Realizada em articulação com a festividade religiosa, a feira medieval, tal como agora, não se limitava à actividade de compra e venda de produtos. Era também espaço de folguedo e troca de notícias, numa época tão pobre de uns e outros no quotidiano duro dos camponeses e dos mesteirais. Os almocreves, com suas azémolas carregadas de peles secas, azeite, vinho, sal e muitas outras mercadorias, traziam e levavam novas e mandados, pois eram eles os meios de comunicação social destas recuadas épocas.
Ano a ano, por sete séculos, se vem repetindo este hábito de encontro, antigamente tão necessário à providência de bens de consumo e à circulação de notícias, como actualmente tão indicado para a mostra de serviços e de equipamentos, ou de lazer em volta de petiscos tradicionais.
Dos tempos medievos até ao pórtico do século XXI, as gentes torrienses continuam a fazer o que bem mandou El-rei D. Dinis. MD

UM ESTUDO CLÁSSICO SOBRE AS FEIRAS MEDIEVAIS

Publicada em 1943, a obra de Virgínia Rau “Subsídios para o estudo das Feiras medievais Portuguesas” continua actual, tanto pela frescura do estilo como pelas informações rigorosamente escoradas em documentos da época estudada.
Excertos:

«As feiras são um dos aspectos mais importantes da organização económica da Idade Média [em Portugal: séculos XII a XV]. Nascidas da necessidade de promover a troca de produtos entre o homem do campo e o da cidade, elas representam o ponto de contacto entre produtor e consumidor.»
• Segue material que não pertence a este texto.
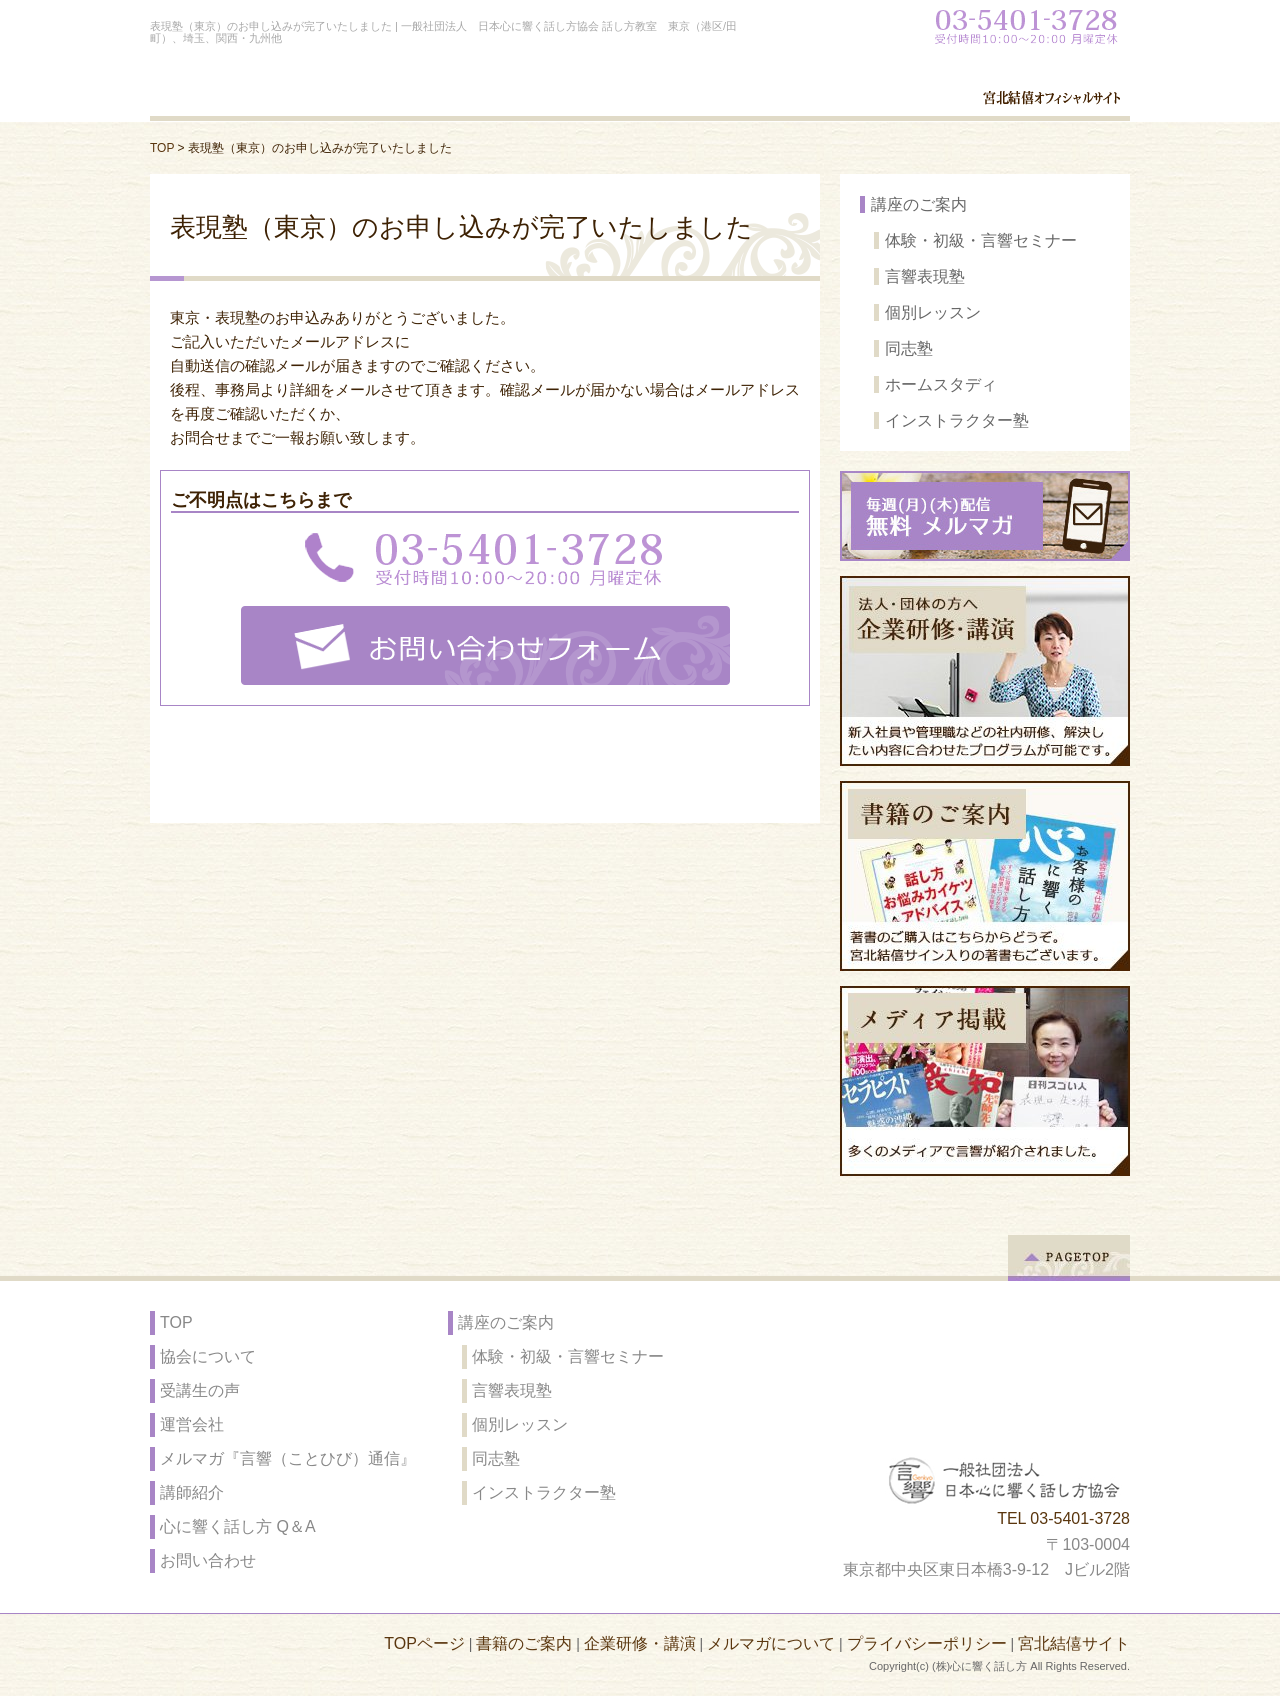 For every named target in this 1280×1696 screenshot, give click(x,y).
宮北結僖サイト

«D. Dinis mandou fazer feira anual na vila de Torres Vedras, de 1 de Maio a 1 de Junho de cada ano, por carta de 20 de Março de 1293.
Se o seu conteúdo é semelhante ao de tantas outras cartas de feira que conhecemos, ela constitui uma excepção pelo facto de ser a única, neste reinado, em que expressamente se consigna a alguém os rendimentos da portagem e direitos da feira, que usualmente revertiam em proveito da coroa. Ela prova-nos, portanto, que o monarca concedia a sua mãe, a Rainha D. Beatriz, os proventos da feira, que passava uma carta de feira a seu pedido, mas que da autorização régia dependia exclusivamente o direito de mandar fazer feira.
Em 1318, a 28 de Abril, D. Dinis deu nova carta de feira anual ao concelho de Torres Vedras, modificando a data da sua realização, que passava a ser de 1 de Junho a 1 de Julho.»
(Feiras Medievais Portuguesas – subsídios para o seu estudo, Virgínia Rau, editorial Presença, Lisboa, 1982)


Amadeo de Souza Cardoso, Procissão, 1913



Tempo de feira, festas e círios.

Tempo de recordar os versos de António Lopes Ribeiro
que João Villaret e Paulo Renato tão bem declamavam…


Tocam os sinos da torre da igreja,
Há rosmaninho e alecrim pelo chão.
Na nossa aldeia que Deus a proteja!
Vai passando a procissão.



Mesmo na frente, marchando a compasso,
De fardas novas, vem o solidó.
Quando o regente lhe acena com o braço,
Logo o trombone faz popó, popó.



Olha os bombeiros, tão bem alinhados!
Que se houver fogo vai tudo num fole.
Trazem ao ombro brilhantes machados,
E os capacetes rebrilham ao sol.



Tocam os sinos na torre da igreja,
Há rosmaninho e alecrim pelo chão.
Na nossa aldeia que Deus a proteja!
Vai passando a procissão.


Olha os irmãos da nossa confraria!
Muito solenes nas opas vermelhas!
Ninguém supôs que nesta aldeia havia
Tantos bigodes e tais sobrancelhas!



Ai, que bonitos que vão os anjinhos!
Com que cuidado os vestiram em casa!
Um deles leva a coroa de espinhos.
E o mais pequeno perdeu uma asa!



Tocam os sinos na torre da igreja,
Há rosmaninho e alecrim pelo chão.
Na nossa aldeia que Deus a proteja!
Vai passando a procissão.


Pelas janelas, as mães e as filhas,
As colchas ricas, formando troféu.
E os lindos rostos, por trás das mantilhas,
Parecem anjos que vieram do Céu!


Com o calor, o Prior aflito.
E o povo ajoelha ao passar o andor.
Não há na aldeia nada mais bonito
Que estes passeios de Nosso Senhor!



Tocam os sinos na torre da igreja,
Há rosmaninho e alecrim pelo chão.
Na nossa aldeia que Deus a proteja!
Já passou a procissão.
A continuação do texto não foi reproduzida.